Manny, obviously, has plenty of money, with career earnings of more than $200 million. But he doesn't, apparently, always keep track of it well. He left the check in the boots, and he sometimes didn't have cash to pay for a meal or had to have teammates cover his clubhouse tips. (He also once played without taking out a $15,000 diamond earring and lost it when sliding into third.) As a rookie, Ramirez and teammate Julian Tavarez actually asked the writers covering the Indians for a small loan — just $30,000 each so they could buy motorcycles. A few years later, he had one of the Cleveland clubhouse attendants take his car to get washed and told him there was money to pay for it in the glove box. Sure enough, when the kid looks there's an envelope with somewhere between $4,000 and $10,000.
Ramirez has collected a few tickets over the years — as well, legend goes, as driver's licenses. And he got stopped by police in Seattle for, of all things, jaywalking. But the most entertaining run-in had to be the 1997 day he got nabbed in downtown Cleveland for having his windows too dark and his music too loud. Not only didn't he have any of his five licenses with him. And not only did he supposedly respond to the officer's orders that he was giving him a ticket by saying, "I don't need any tickets, I can give you tickets." But after he got the citations, Manny pulled away and made an illegal U-turn — and got another ticket.
Cars and grills
Ramirez likes to buy and collect classic cars, and several times he has been generous enough to donate them to be auctioned off for charitable causes, most recently last July when his 1994 Porsche brought in $50K for the Dodgers' team charity and a home for girls.

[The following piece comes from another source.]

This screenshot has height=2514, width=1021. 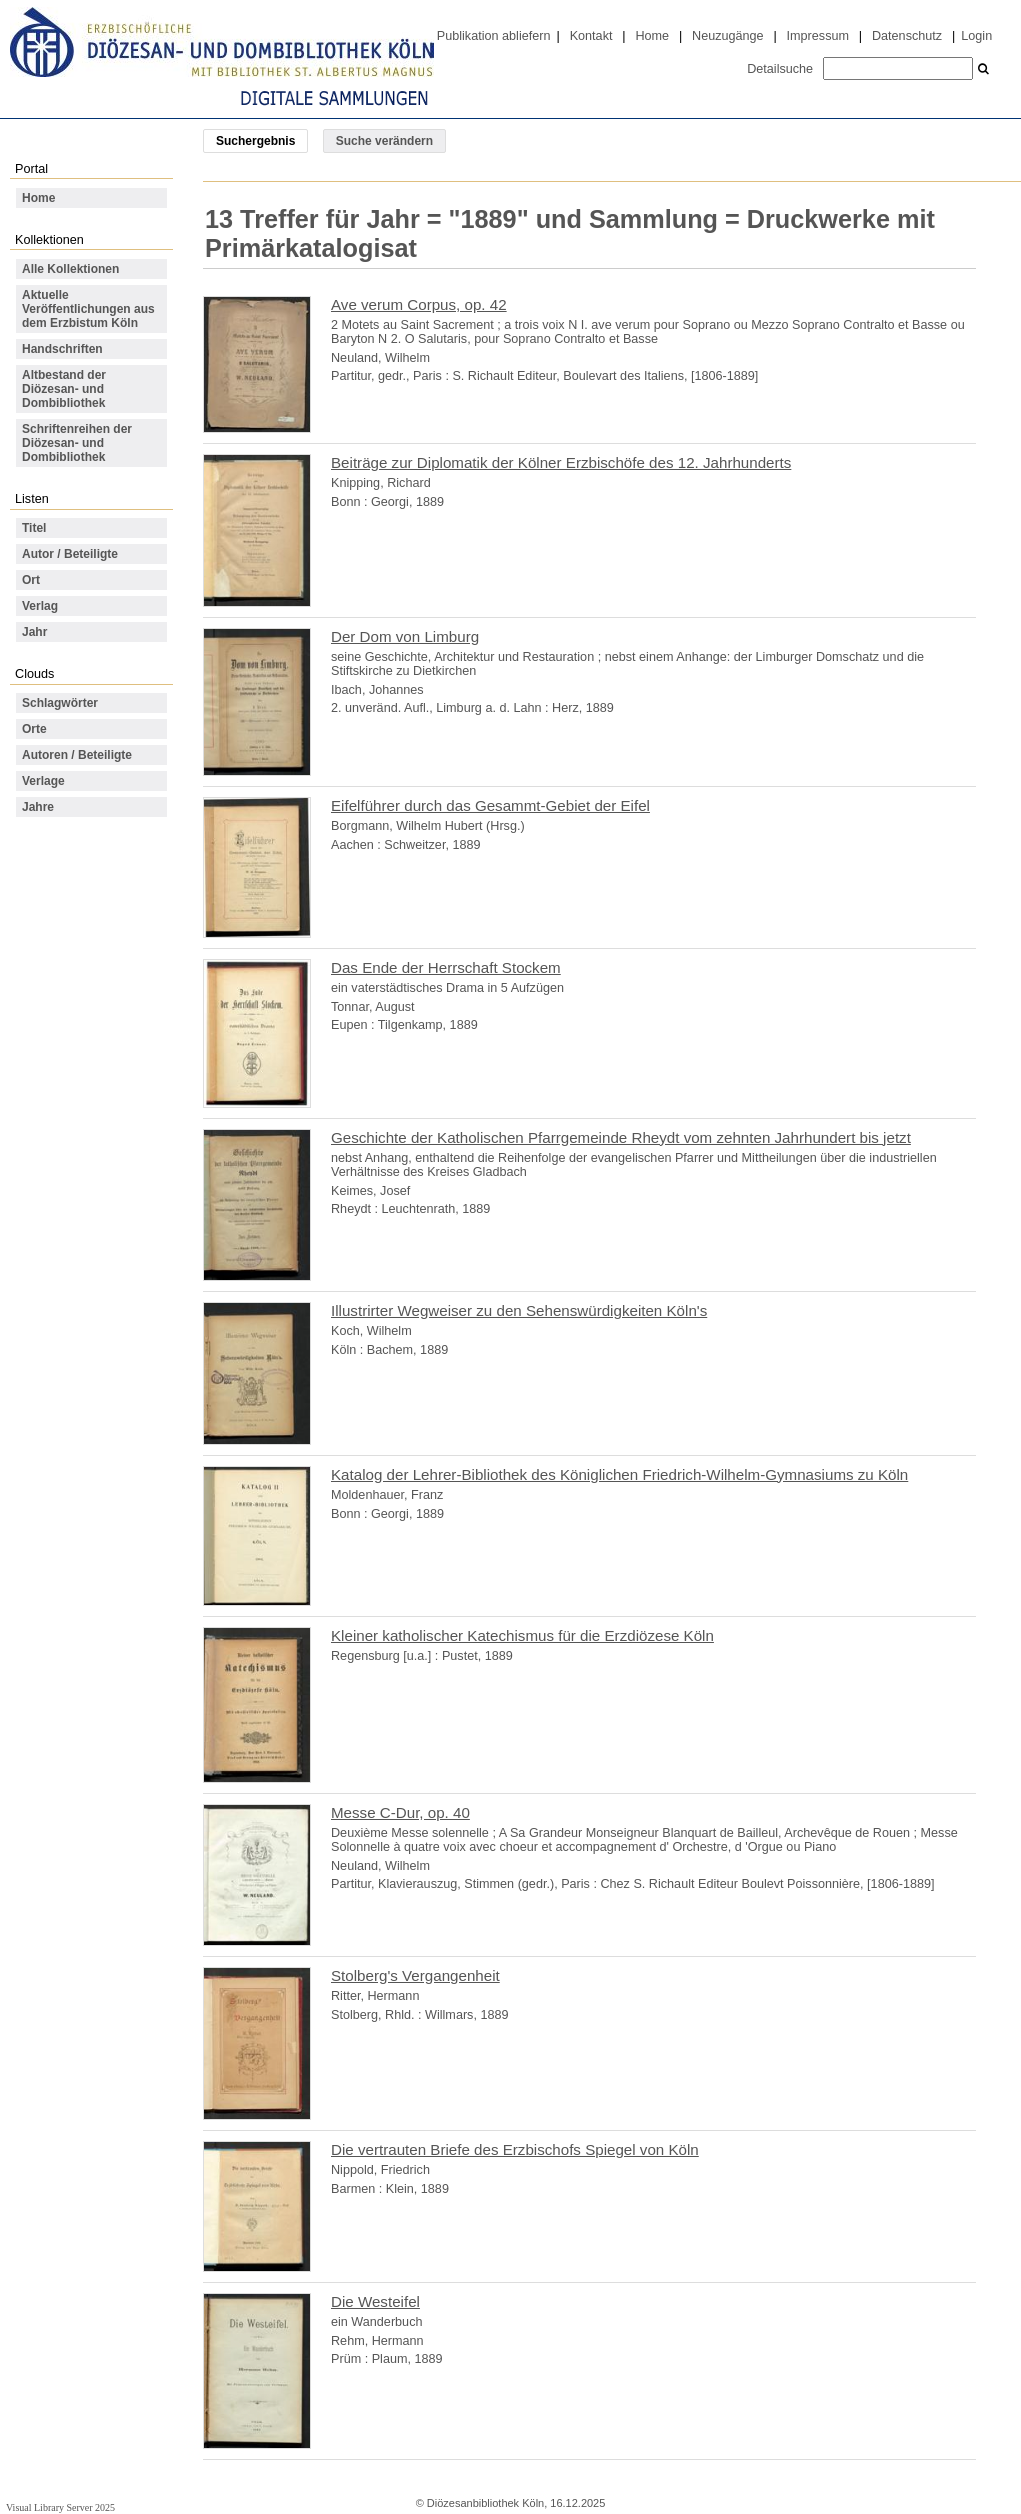 What do you see at coordinates (40, 606) in the screenshot?
I see `Verlag` at bounding box center [40, 606].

Less charitable — and more comedic — was the March 2007 listing on eBay — to sell a gas grill, complete with a photo of Manny standing next to it. Apparently, he was just trying to help a friend and broke what had been an extended silence with the media to share. "Hey, did you check out eBay this morning?" he said to mlb.com's Maureen Mullen. "I just got to sell the grill and that's it. I don't need this game. I don't have to play anymore — just sell the grill."
Not all fun and games
Manny was accused several times during his stint in Boston of quitting on his team, asking out of the lineup for questionable reasons, not trying during pinch-hit appearances and loafing on the bases. And he never quite seemed into being with the White Sox at the end of last season. With the Red Sox he got into a dugout scuffle with Kevin Youkilis during a June 2008 game vs. the Rays (though not everyone thought Manny was wrong). But the one incident that seemed universally recognized as Manny Being Wrong came later that season, when he was upset that Boston travel director Jack McCormick couldn't fill his ticket request and shoved down the then-64-year-old. (For what it's worth, Rays travel director Jeff Ziegler is a fit 46 and a former St. Petersburg police officer.)
Hide and pee
Several times during pauses in play with Boston, Manny would take his own break by going into the small room inside the Green Monster wall. He was seen one time getting a drink, another time making a call on a cell phone. But the most memorable had to be a July 2005 game when he, um, needed to use the facilities and barely got zipped up and back on the field for the next pitch.